* [What you are asked to do]:
Wherever the word "France" occurs in the listing below, copy that whole line.

* [Material supplied]:
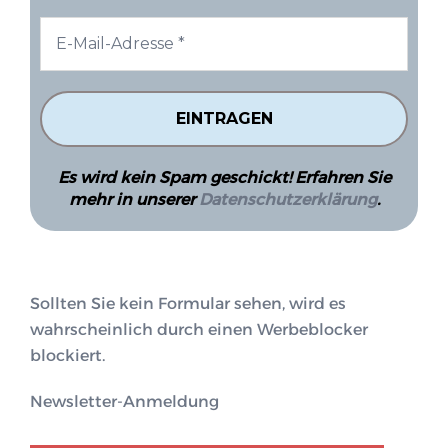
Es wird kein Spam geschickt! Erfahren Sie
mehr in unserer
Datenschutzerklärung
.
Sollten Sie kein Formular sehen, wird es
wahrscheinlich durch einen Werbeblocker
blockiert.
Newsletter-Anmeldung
--
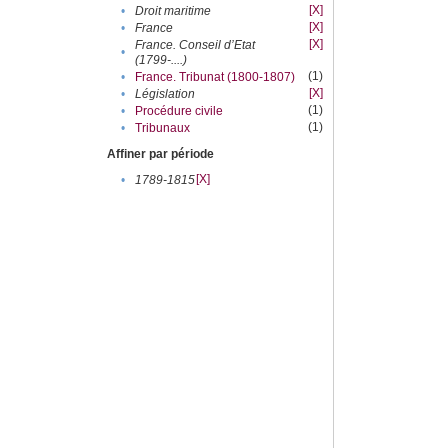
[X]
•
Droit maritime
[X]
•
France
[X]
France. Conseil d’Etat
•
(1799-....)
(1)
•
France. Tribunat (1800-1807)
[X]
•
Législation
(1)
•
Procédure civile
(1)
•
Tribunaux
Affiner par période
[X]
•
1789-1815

* [Answer space]:
France
France. Conseil d’Etat
France. Tribunat (1800-1807)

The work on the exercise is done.